As ClickHouse® deployments grow beyond a single server, ensuring high availability, scalability, and fault tolerance becomes essential. While a standalone node can process billions of rows efficiently, production environments often require multiple servers working together as a cluster.

This is where ClickHouse Keeper comes in.

ClickHouse Keeper is the modern coordination service for ClickHouse®. It replaces the need for an external Apache ZooKeeper deployment while providing the same coordination capabilities required for replication, distributed DDL, and cluster management.

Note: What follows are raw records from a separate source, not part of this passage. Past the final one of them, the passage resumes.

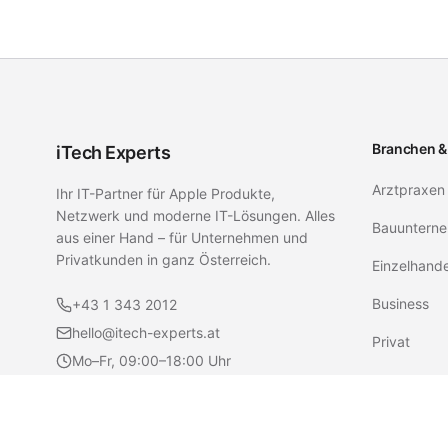
Branchen &
iTech Experts
Arztpraxen
Ihr IT-Partner für Apple Produkte,
Netzwerk und moderne IT-Lösungen. Alles
Bauunterne
aus einer Hand – für Unternehmen und
Privatkunden in ganz Österreich.
Einzelhand
Business
+43 1 343 2012
hello@itech-experts.at
Privat
Mo–Fr, 09:00–18:00 Uhr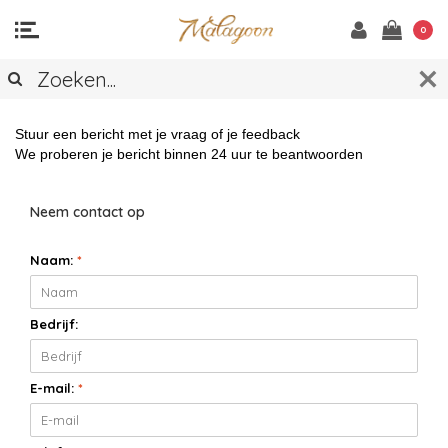
0
CONTACT
Stuur een bericht met je vraag of je feedback
We proberen je bericht binnen 24 uur te beantwoorden
Neem contact op
Naam:
*
Bedrijf:
E-mail:
*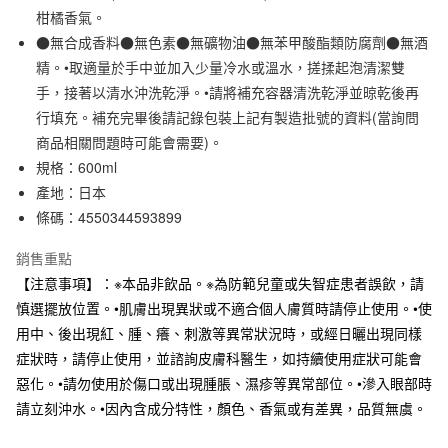
柑橘香氣。
合作金庫商業銀行
第一商業銀行
超商取貨付款
華南商業銀行
彰化商業銀行
●無合成香料●無色素●無礦物油●無苯甲酸酯類防腐劑●無酒
LINE Pay
上海商業儲蓄銀行
台北富邦商業銀行
精。•取適量於手中並加入少量冷水或溫水，搓揉起泡清潔雙
國泰世華商業銀行
兆豐國際商業銀行
手，接著以清水沖洗乾淨。•請將補充容器清洗乾淨並晾乾後再
Apple Pay
臺灣中小企業銀行
台中商業銀行
行填充。補充完畢後請記錄包裝上記有製造批號的資料(當詢問
匯豐（台灣）商業銀行
華泰商業銀行
街口支付
商品相關問題時可能會需要)。
聯邦商業銀行
遠東國際商業銀行
規格：600ml
元大商業銀行
永豐商業銀行
悠遊付
玉山商業銀行
星展（台灣）商業銀行
產地：日本
台新國際商業銀行
中國信託商業銀行
條碼：4550344593899
運送方式
台灣樂天信用卡公司
全家取貨付款
銷售重點
每筆NT$65，滿NT$1,000(含以上)免運費
【注意事項】：※本品非飲品。※為防範兒童或失智症患者誤飲，請
慎選擺放位置。•肌膚出現異狀或不適合個人膚質時請停止使用。•使
付款後全家取貨
用中、後出現紅、腫、癢、刺激等異常狀況時，或經日曬出現同樣
每筆NT$65，滿NT$1,000(含以上)免運費
症狀時，請停止使用，並諮詢皮膚科醫生，如持續使用症狀可能會
7-11取貨付款
惡化。•請勿使用於傷口或出現腫脹、濕疹等異常部位。•滲入眼部時
請立刻沖水。•因內含成分特性，顏色、香氣或有差異，品質無虞。
每筆NT$65，滿NT$1,000(含以上)免運費
付款後7-11取貨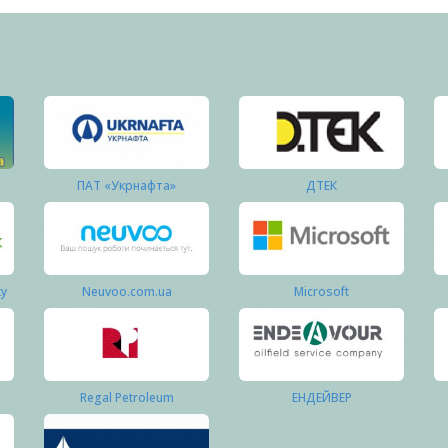
ПАТ «Укрнафта»
ДТЕК
ку
Neuvoo.com.ua
Microsoft
Regal Petroleum
ЕНДЕЙВЕР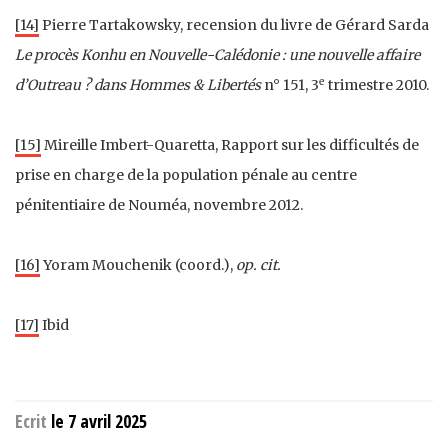
[14]
Pierre Tartakowsky, recension du livre de Gérard Sarda
Le procès Konhu en Nouvelle-Calédonie : une nouvelle affaire
e
d’Outreau ? dans Hommes & Libertés
n° 151, 3
trimestre 2010.
[15]
Mireille Imbert-Quaretta, Rapport sur les difficultés de
prise en charge de la population pénale au centre
pénitentiaire de Nouméa, novembre 2012.
[16]
Yoram Mouchenik (coord.),
op. cit.
[17]
Ibid
Ecrit
le 7 avril 2025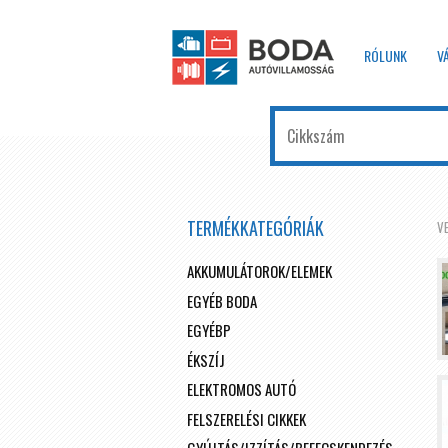
RÓLUNK
V
TERMÉKKATEGÓRIÁK
V
AKKUMULÁTOROK/ELEMEK
EGYÉB BODA
EGYÉBP
ÉKSZÍJ
ELEKTROMOS AUTÓ
FELSZERELÉSI CIKKEK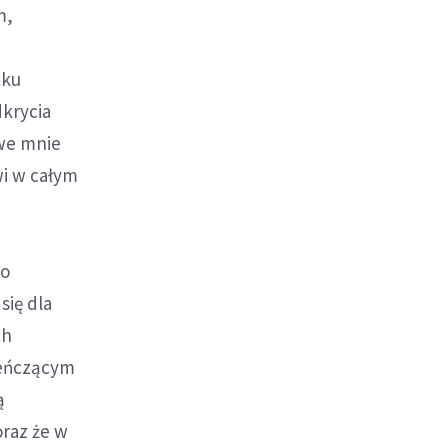
m,
tku
dkrycia
 we mnie
wi w całym
e
go
się dla
ch
wieńczącym
ą
oraz że w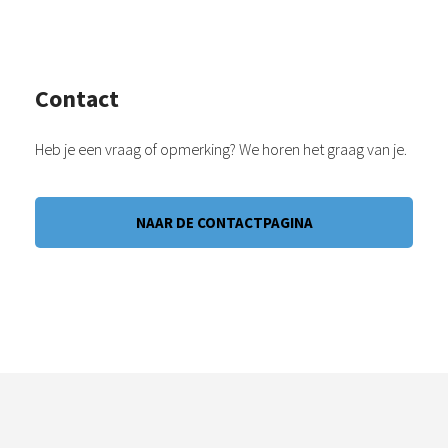
Contact
Heb je een vraag of opmerking? We horen het graag van je.
NAAR DE CONTACTPAGINA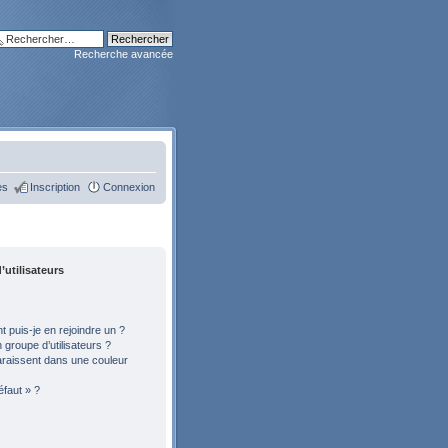
Recherche avancée
es
Inscription
Connexion
’utilisateurs
 puis-je en rejoindre un ?
groupe d’utilisateurs ?
araissent dans une couleur
éfaut » ?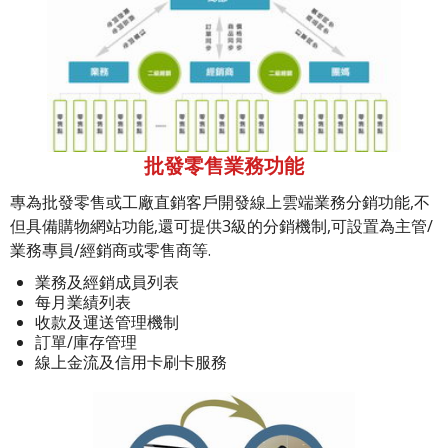
批發零售業務功能
專為批發零售或工廠直銷客戶開發線上雲端業務分銷功能,不
但具備購物網站功能,還可提供3級的分銷機制,可設置為主管/
業務專員/經銷商或零售商等.
業務及經銷成員列表
每月業績列表
收款及運送管理機制
訂單/庫存管理
線上金流及信用卡刷卡服務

In this article, we'll build a production-style ClickHouse® cluster and understand how Keeper enables reliable replication across multiple nodes.

Why Clustering?

A single server has limitations. As workloads increase, organizations typically need:

High availability
Data replication
Horizontal scalability
Fault tolerance
Cluster-wide query execution

ClickHouse addresses these requirements by separating data storage from cluster coordination.

Unlike traditional distributed databases, Keeper does not store your actual data. Instead, it manages metadata required to keep replicas synchronized.

Keeper stores:

Replica metadata
Part metadata
Leader election information
Distributed DDL queue entries
Replication state

Your actual table data always remains on the ClickHouse servers.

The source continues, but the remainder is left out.